15. With regard to the third matter, the judge’s approach to the letter from the Mukhtar at [37], Mr Sadiq relied on his written grounds and added little more, other than to say that that was a letter from someone in public office and should therefore be accepted as weighty evidence and that the judge had initially dealt with the letter favourably. That challenge was, in my view, nothing more than a disagreement with the weight the judge attached to the document, whereas weight was a matter for the judge who properly assessed the document in the light of the evidence as a whole.
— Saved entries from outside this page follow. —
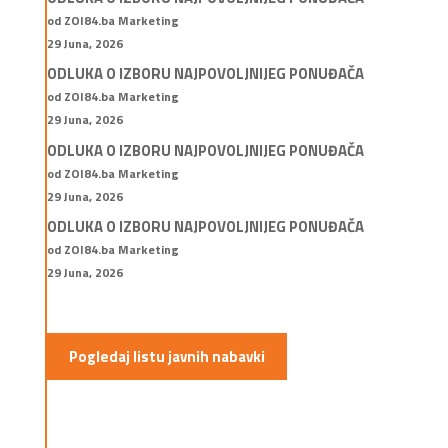
od ZOI84.ba Marketing
29 Juna, 2026
ODLUKA O IZBORU NAJPOVOLJNIJEG PONUĐAČA
od ZOI84.ba Marketing
29 Juna, 2026
ODLUKA O IZBORU NAJPOVOLJNIJEG PONUĐAČA
od ZOI84.ba Marketing
29 Juna, 2026
ODLUKA O IZBORU NAJPOVOLJNIJEG PONUĐAČA
od ZOI84.ba Marketing
29 Juna, 2026
Pogledaj listu javnih nabavki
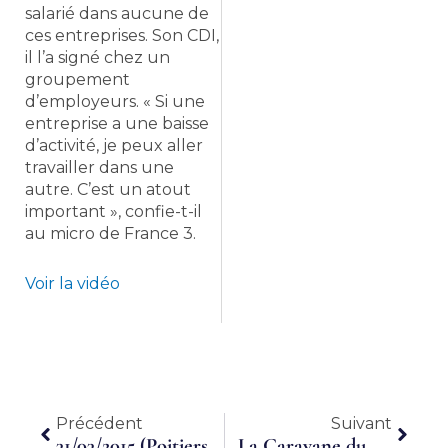
salarié dans aucune de
ces entreprises. Son CDI,
il l’a signé chez un
groupement
d’employeurs. « Si une
entreprise a une baisse
d’activité, je peux aller
travailler dans une
autre. C’est un atout
important », confie-t-il
au micro de France 3.
Voir la vidéo
Précédent
Suiva
Précédent
Suivant
31/03/2015 (Poitiers) : 30 ans des Groupements d’Employeurs – 15 ans du CRGE Poitou-Charentes
La Caravane du Temps Partagé ou le bâton de pèlerin de CTP Loire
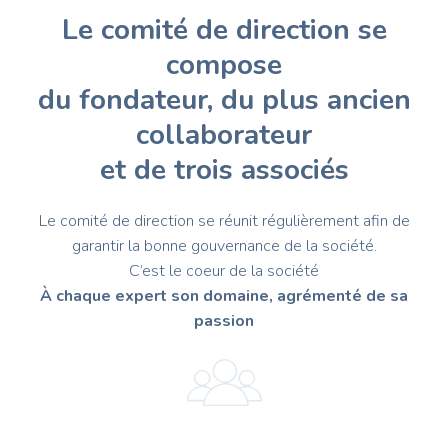
Le comité de direction se
compose
du fondateur, du plus ancien
collaborateur
et de trois associés
Le comité de direction se réunit régulièrement afin de
garantir la bonne gouvernance de la société.
C’est le coeur de la société
À chaque expert son domaine, agrémenté de sa
passion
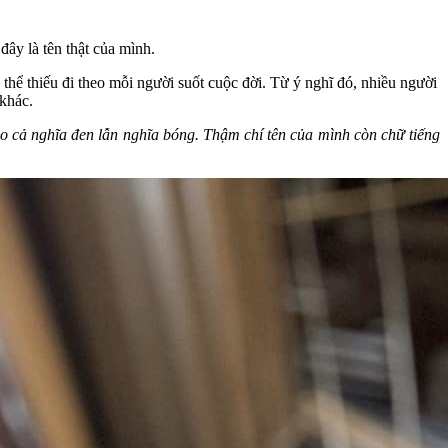
ây là tên thật của mình.
thể thiếu đi theo mỗi người suốt cuộc đời. Từ ý nghĩ đó, nhiều người
 khác.
eo cả nghĩa đen lẫn nghĩa bóng. Thậm chí tên của mình còn chữ tiếng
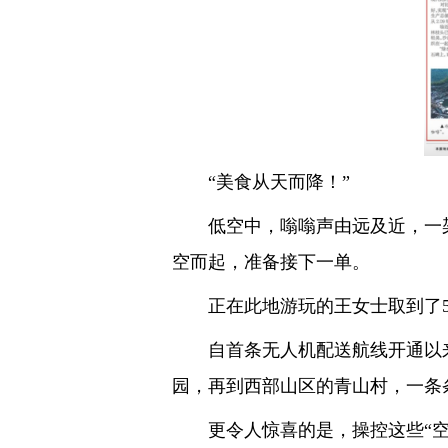
“美食从天而降！”
低空中，嗡嗡声由远及近，一架无
空而起，准备接下一单。
正在此地游玩的王女士取到了5公
自首条无人机配送航线开通以来，
园，再到西部山区的青山村，一条
更令人惊喜的是，操控这些“空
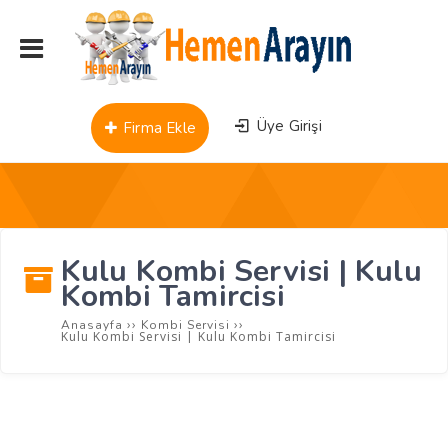
Üye Girişi
Firma Ekle
Kulu Kombi Servisi | Kulu
Kombi Tamircisi
››
››
Anasayfa
Kombi Servisi
Kulu Kombi Servisi | Kulu Kombi Tamircisi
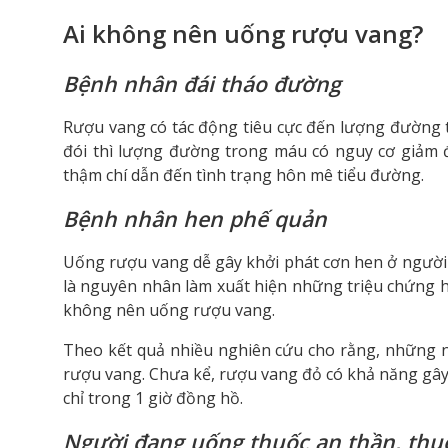
Ai không nên uống rượu vang?
Bệnh nhân đái tháo đường
Rượu vang có tác động tiêu cực đến lượng đường t
đói thì lượng đường trong máu có nguy cơ giảm 
thậm chí dẫn đến tình trạng hôn mê tiểu đường.
Bệnh nhân hen phế quản
Uống rượu vang dễ gây khởi phát cơn hen ở người 
là nguyên nhân làm xuất hiện những triệu chứng 
không nên uống rượu vang.
Theo kết quả nhiều nghiên cứu cho rằng, những n
rượu vang. Chưa kể, rượu vang đỏ có khả năng gâ
chỉ trong 1 giờ đồng hồ.
Người đang uống thuốc an thần, thu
The letter was entitled ‘certificate of residency’ and provided scant details, stating simply that the appellant had had to leave Kurdistan in 2015 due to “social problems with his in-laws”. As Mr Tan properly submitted, the judge was perfectly entitled to require more details if the document was to be of assistance, such as an explanation of what the social problems were. As it stood the judge was entitled to find that the document added little to the appellant’s claim.
16. Accordingly, for all of these reasons I find no merit in the grounds of appeal. It is clear that the judge gave full consideration to the new evidence and had regard to the appellant’s response to the concerns about the documents and their provenance. The judge was fully and properly entitled to accord the limited weight that he did to the documents and there was nothing unlawful about his approach to the evidence. He was entitled to conclude that the further evidence did not provide any basis to depart from the adverse findings made by the previous Tribunal and it was entirely open to him to dismiss the appeal on the basis that he did.

DECISION
17. The making of the decision of the First-tier Tribunal did not involve an error on a point of law. I do not set aside the decision. The decision to dismiss the appeal stands.